Mondo TV’s Q119 figures are as flagged, tracking to its December 2018 business plan. Our revenue and earnings numbers are unchanged. YooHoo to the Rescue is now airing globally on Netflix, giving a strong start to management’s ambitions to broaden geographic revenue spread. The group has settled with three of the four Asian customers that withdrew in H218, but remains in dispute with one. It has also disclosed that it is subject to a further tax authority investigation, which it is confident will find in its favour. A further mark down in the share price, now off the lows, leaves the valuation at a deep discount to peers and the DCF.
Although revenue and earnings were well behind Q118 (-47% revenue, -55% EBITDA), this is as expected from the Q418 rebasing of the business (see our previous notes).
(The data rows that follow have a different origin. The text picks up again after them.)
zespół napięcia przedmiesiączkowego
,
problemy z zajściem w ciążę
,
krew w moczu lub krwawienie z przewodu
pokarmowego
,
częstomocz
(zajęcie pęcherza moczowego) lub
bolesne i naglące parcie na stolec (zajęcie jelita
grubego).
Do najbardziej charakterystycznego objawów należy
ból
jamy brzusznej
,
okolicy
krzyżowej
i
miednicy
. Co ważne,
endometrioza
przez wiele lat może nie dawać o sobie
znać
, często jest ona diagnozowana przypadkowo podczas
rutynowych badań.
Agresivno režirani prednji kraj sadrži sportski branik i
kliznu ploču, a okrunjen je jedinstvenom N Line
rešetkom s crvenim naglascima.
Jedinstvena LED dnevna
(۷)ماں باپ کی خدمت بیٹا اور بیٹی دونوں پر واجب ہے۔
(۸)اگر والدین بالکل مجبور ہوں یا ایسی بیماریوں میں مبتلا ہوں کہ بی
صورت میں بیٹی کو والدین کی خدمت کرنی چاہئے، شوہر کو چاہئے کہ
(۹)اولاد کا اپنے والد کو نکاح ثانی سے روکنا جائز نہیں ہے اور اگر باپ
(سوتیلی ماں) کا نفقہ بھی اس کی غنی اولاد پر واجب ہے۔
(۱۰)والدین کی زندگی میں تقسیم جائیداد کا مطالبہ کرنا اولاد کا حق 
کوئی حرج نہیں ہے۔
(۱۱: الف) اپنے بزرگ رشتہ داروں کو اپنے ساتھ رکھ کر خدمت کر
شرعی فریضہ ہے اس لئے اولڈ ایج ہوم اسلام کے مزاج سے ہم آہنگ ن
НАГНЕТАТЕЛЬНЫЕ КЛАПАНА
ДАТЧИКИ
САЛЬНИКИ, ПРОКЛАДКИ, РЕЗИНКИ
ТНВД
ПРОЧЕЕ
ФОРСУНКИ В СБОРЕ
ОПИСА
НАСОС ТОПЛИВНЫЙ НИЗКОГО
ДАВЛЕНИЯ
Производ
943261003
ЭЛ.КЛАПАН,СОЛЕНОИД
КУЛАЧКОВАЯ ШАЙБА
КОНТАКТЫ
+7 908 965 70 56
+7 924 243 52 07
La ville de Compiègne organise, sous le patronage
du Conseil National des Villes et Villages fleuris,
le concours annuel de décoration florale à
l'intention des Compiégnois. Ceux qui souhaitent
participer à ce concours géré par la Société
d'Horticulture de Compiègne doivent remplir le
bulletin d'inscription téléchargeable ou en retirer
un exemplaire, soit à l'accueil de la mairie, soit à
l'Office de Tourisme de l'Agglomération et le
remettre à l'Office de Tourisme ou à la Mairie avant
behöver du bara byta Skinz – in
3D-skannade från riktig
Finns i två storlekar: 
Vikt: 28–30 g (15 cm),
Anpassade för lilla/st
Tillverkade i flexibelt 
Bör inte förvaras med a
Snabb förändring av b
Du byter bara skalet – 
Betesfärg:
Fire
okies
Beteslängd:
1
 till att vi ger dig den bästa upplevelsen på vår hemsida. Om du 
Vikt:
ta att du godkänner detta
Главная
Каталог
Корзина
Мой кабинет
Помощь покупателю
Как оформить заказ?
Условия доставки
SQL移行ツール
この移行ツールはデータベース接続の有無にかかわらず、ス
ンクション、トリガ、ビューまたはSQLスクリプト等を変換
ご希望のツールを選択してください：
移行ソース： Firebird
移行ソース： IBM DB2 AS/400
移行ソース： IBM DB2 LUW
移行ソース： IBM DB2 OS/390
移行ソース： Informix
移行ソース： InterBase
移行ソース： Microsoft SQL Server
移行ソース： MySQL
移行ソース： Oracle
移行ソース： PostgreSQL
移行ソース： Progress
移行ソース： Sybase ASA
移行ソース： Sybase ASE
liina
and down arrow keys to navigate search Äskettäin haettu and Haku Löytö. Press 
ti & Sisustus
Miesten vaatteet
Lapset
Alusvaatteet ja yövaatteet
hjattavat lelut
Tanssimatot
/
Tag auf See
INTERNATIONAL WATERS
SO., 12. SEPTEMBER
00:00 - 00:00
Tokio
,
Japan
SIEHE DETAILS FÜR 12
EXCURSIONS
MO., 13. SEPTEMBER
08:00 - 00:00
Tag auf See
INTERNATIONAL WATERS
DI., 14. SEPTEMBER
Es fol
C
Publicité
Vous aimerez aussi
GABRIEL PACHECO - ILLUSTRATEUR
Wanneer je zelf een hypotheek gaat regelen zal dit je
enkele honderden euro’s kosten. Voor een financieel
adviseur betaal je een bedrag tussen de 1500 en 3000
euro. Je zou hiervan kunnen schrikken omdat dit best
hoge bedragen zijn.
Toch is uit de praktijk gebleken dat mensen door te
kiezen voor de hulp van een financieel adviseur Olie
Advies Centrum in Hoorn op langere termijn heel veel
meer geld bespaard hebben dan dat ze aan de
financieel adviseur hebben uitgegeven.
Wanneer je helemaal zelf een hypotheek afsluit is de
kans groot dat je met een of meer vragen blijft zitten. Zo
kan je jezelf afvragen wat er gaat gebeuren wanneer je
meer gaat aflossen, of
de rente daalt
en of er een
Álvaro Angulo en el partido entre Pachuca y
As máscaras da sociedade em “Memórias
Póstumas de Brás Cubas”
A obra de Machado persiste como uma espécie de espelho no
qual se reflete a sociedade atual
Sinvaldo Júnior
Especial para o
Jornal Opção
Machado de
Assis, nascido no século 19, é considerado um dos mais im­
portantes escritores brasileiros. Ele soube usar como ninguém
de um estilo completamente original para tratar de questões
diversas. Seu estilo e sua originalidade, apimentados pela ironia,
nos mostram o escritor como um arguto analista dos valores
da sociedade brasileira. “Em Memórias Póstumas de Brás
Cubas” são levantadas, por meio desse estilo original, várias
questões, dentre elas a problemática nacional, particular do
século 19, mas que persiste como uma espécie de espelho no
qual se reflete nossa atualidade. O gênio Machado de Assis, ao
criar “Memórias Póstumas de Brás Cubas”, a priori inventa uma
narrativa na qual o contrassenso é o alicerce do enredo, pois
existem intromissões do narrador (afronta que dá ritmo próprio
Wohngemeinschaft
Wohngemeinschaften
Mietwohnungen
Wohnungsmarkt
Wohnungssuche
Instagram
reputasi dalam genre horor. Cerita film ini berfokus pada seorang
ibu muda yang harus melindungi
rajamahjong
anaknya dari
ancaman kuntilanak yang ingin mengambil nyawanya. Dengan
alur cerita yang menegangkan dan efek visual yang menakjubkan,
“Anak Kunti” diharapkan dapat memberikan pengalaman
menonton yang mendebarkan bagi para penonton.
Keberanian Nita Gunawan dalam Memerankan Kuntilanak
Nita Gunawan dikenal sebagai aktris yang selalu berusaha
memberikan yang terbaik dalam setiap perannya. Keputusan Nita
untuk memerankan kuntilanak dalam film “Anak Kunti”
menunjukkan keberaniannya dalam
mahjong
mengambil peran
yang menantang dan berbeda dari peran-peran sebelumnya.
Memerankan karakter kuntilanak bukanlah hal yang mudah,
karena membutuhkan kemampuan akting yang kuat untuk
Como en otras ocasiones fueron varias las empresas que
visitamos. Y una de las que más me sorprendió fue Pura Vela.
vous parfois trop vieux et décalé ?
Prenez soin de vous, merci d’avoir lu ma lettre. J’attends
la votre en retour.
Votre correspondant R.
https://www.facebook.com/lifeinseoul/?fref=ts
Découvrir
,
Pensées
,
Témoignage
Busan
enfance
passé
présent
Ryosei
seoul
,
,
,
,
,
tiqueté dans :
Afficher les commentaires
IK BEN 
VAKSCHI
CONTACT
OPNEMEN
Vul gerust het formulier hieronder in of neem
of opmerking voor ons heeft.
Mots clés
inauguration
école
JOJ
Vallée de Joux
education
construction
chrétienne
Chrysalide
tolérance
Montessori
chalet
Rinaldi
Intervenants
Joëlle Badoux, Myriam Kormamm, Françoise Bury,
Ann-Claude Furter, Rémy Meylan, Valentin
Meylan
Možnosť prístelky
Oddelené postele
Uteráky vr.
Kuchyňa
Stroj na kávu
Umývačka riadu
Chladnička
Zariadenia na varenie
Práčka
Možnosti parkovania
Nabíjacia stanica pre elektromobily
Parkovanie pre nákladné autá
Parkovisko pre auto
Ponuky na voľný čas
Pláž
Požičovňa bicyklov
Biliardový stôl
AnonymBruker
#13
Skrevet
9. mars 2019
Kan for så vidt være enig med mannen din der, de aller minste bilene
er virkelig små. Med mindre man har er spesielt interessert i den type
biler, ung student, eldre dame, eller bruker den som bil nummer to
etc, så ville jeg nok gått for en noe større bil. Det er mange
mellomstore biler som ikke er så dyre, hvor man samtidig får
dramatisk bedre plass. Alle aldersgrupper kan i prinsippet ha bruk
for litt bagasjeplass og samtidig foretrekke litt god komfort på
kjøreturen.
Production value of €5m and net income of €1m are in line with earlier indications and the planned FY19e targets of €24m and €4m respectively. Net cash of €6.0m at 31 March compares to €8.1m at the year end and we have slightly reined in our year-end projection from €6.3m to €5.9m with investment in production, but this just reflects assumptions on timing. Management’s emphasis on more co-production reduces the production risk but also increases the pool of creativity globally it can draw on. It has stated that it is particularly looking for new industry and commercial partnerships in Germany and Northern Europe.
The Q1 statement included more detail on the Q418 ructions in Asia, where three of the four counterparties (Broadvision Rights, Hong Kong Yiqi Culture and Hong Kong Nine Technology) have now reached terms. The group remains in dispute with New Information Technology. Mondo has also disclosed a new tax investigation that involves verifying offsets made using tax credits from prepaid taxes in 2014, but with the period 2012–18 under scrutiny. The value of these offsets is €13.5m (plus any penalties plus interest). With previous tax authority investigations finding in Mondo’s favour, no provision has been made for the latest.
Following the setback, Mondo’s valuation stands at a substantial discount to global peers (parity on EV/EBIT would indicate a share price of €2.89; on a P/E basis €1.95). A DCF at a WACC of 11.5% and terminal growth of 2% suggests a price of €2.11. The average of these three values is €2.32, more than double the current market price.